• [Extracted material]

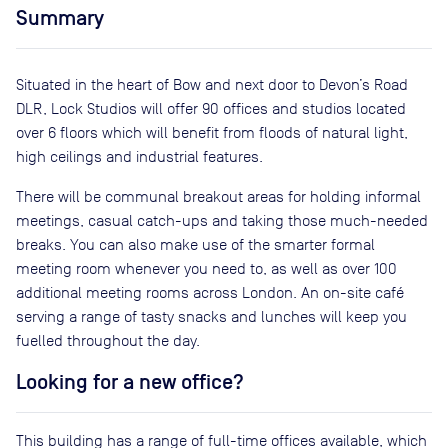
Summary
Situated in the heart of Bow and next door to Devon’s Road
DLR, Lock Studios will offer 90 offices and studios located
over 6 floors which will benefit from floods of natural light,
high ceilings and industrial features.
There will be communal breakout areas for holding informal
meetings, casual catch-ups and taking those much-needed
breaks. You can also make use of the smarter formal
meeting room whenever you need to, as well as over 100
additional meeting rooms across London. An on-site café
serving a range of tasty snacks and lunches will keep you
fuelled throughout the day.
Looking for a new office?
This building has a range of full-time offices available, which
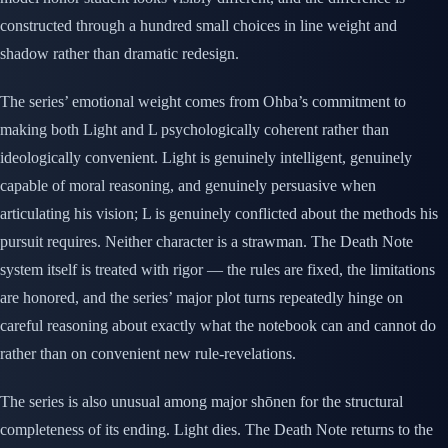
constructed through a hundred small choices in line weight and
shadow rather than dramatic redesign.
The series’ emotional weight comes from Ohba’s commitment to
making both Light and L psychologically coherent rather than
ideologically convenient. Light is genuinely intelligent, genuinely
capable of moral reasoning, and genuinely persuasive when
articulating his vision; L is genuinely conflicted about the methods his
pursuit requires. Neither character is a strawman. The Death Note
system itself is treated with rigor — the rules are fixed, the limitations
are honored, and the series’ major plot turns repeatedly hinge on
careful reasoning about exactly what the notebook can and cannot do
rather than on convenient new rule-revelations.
The series is also unusual among major shōnen for the structural
completeness of its ending. Light dies. The Death Note returns to the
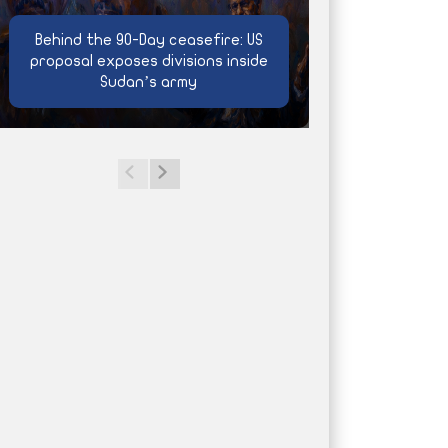
Behind the 90-Day ceasefire: US
proposal exposes divisions inside
Sudan’s army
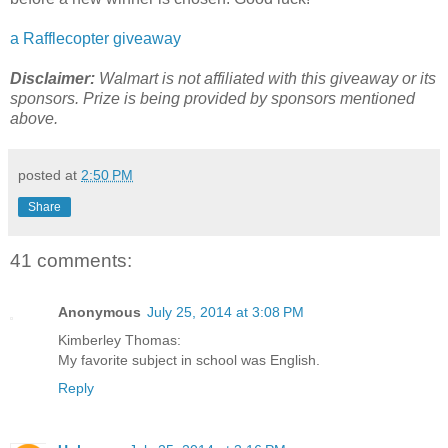
a Rafflecopter giveaway
Disclaimer:
Walmart is not affiliated with this giveaway or its
sponsors. Prize is being provided by sponsors mentioned
above.
posted at
2:50 PM
Share
41 comments:
Anonymous
July 25, 2014 at 3:08 PM
Kimberley Thomas:
My favorite subject in school was English.
Reply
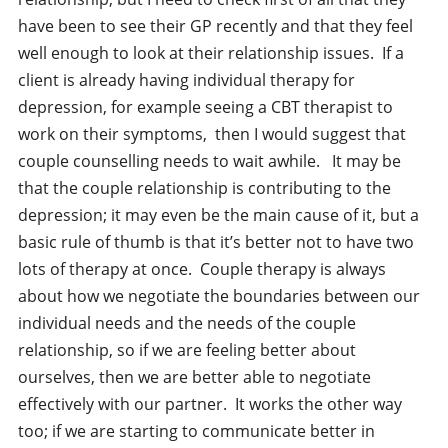
have been to see their GP recently and that they feel
well enough to look at their relationship issues. If a
client is already having individual therapy for
depression, for example seeing a CBT therapist to
work on their symptoms, then I would suggest that
couple counselling needs to wait awhile. It may be
that the couple relationship is contributing to the
depression; it may even be the main cause of it, but a
basic rule of thumb is that it’s better not to have two
lots of therapy at once. Couple therapy is always
about how we negotiate the boundaries between our
individual needs and the needs of the couple
relationship, so if we are feeling better about
ourselves, then we are better able to negotiate
effectively with our partner. It works the other way
too; if we are starting to communicate better in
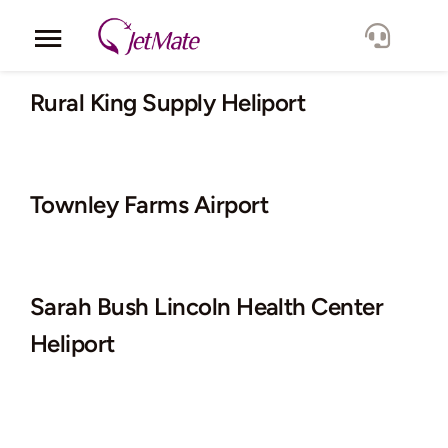
Skip
to
Toggle
content
Navigation
Corporate
Rural King Supply Heliport
Services
Townley Farms Airport
Fleet
Locations
Sarah Bush Lincoln Health Center
Lang.
Heliport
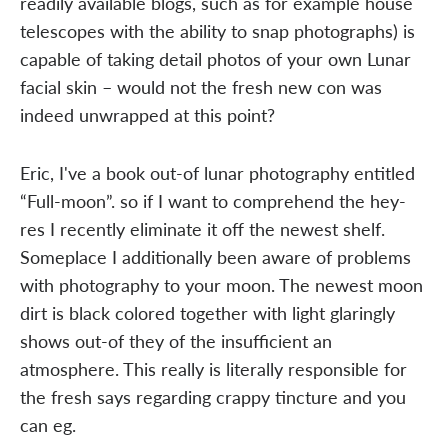
readily available blogs, such as for example house
telescopes with the ability to snap photographs) is
capable of taking detail photos of your own Lunar
facial skin – would not the fresh new con was
indeed unwrapped at this point?
Eric, I've a book out-of lunar photography entitled
“Full-moon”. so if I want to comprehend the hey-
res I recently eliminate it off the newest shelf.
Someplace I additionally been aware of problems
with photography to your moon. The newest moon
dirt is black colored together with light glaringly
shows out-of they of the insufficient an
atmosphere. This really is literally responsible for
the fresh says regarding crappy tincture and you
can eg.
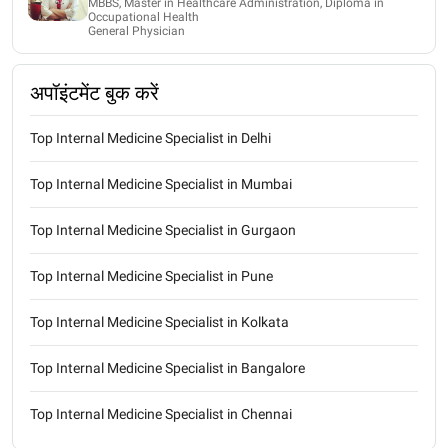
MBBS, Master in Healthcare Administration, Diploma in
Occupational Health
General Physician
अपॉइंटमेंट बुक करें
Top Internal Medicine Specialist in Delhi
Top Internal Medicine Specialist in Mumbai
Top Internal Medicine Specialist in Gurgaon
Top Internal Medicine Specialist in Pune
Top Internal Medicine Specialist in Kolkata
Top Internal Medicine Specialist in Bangalore
Top Internal Medicine Specialist in Chennai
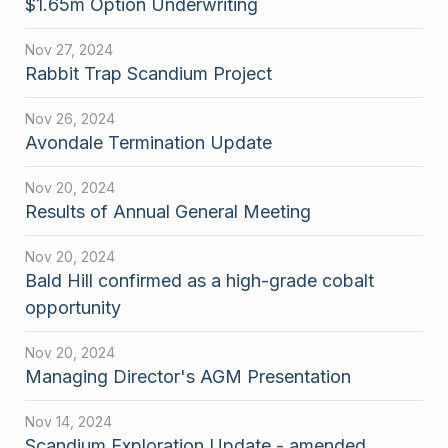
$1.65m Option Underwriting
Nov 27, 2024
Rabbit Trap Scandium Project
Nov 26, 2024
Avondale Termination Update
Nov 20, 2024
Results of Annual General Meeting
Nov 20, 2024
Bald Hill confirmed as a high-grade cobalt
opportunity
Nov 20, 2024
Managing Director's AGM Presentation
Nov 14, 2024
Scandium Exploration Update - amended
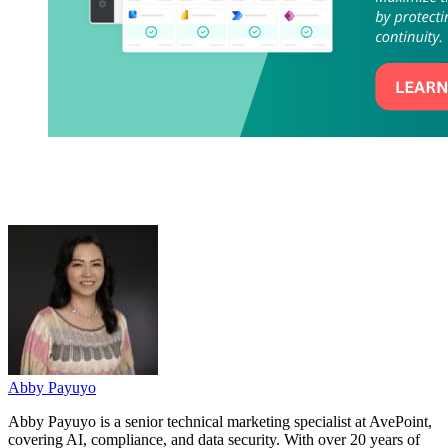
Abby Payuyo
Abby Payuyo is a senior technical marketing specialist at AvePoint,
covering AI, compliance, and data security. With over 20 years of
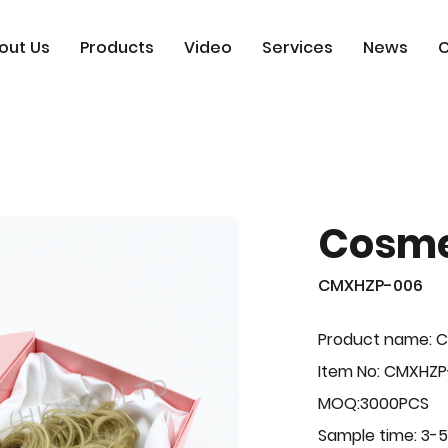
out Us
Products
Video
Services
News
C
Cosme
CMXHZP-006
Product name: 
Item No: CMXHZ
MOQ:3000PCS
Sample time: 3-5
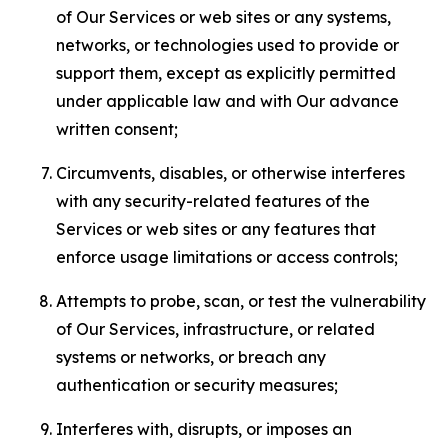
of Our Services or web sites or any systems,
networks, or technologies used to provide or
support them, except as explicitly permitted
under applicable law and with Our advance
written consent;
Circumvents, disables, or otherwise interferes
with any security-related features of the
Services or web sites or any features that
enforce usage limitations or access controls;
Attempts to probe, scan, or test the vulnerability
of Our Services, infrastructure, or related
systems or networks, or breach any
authentication or security measures;
Interferes with, disrupts, or imposes an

• [Prompt]
Each line of the listing that contains the word "depression" must be copied.

• [Response to this task]
depression, for example seeing a CBT therapist to
depression; it may even be the main cause of it, but a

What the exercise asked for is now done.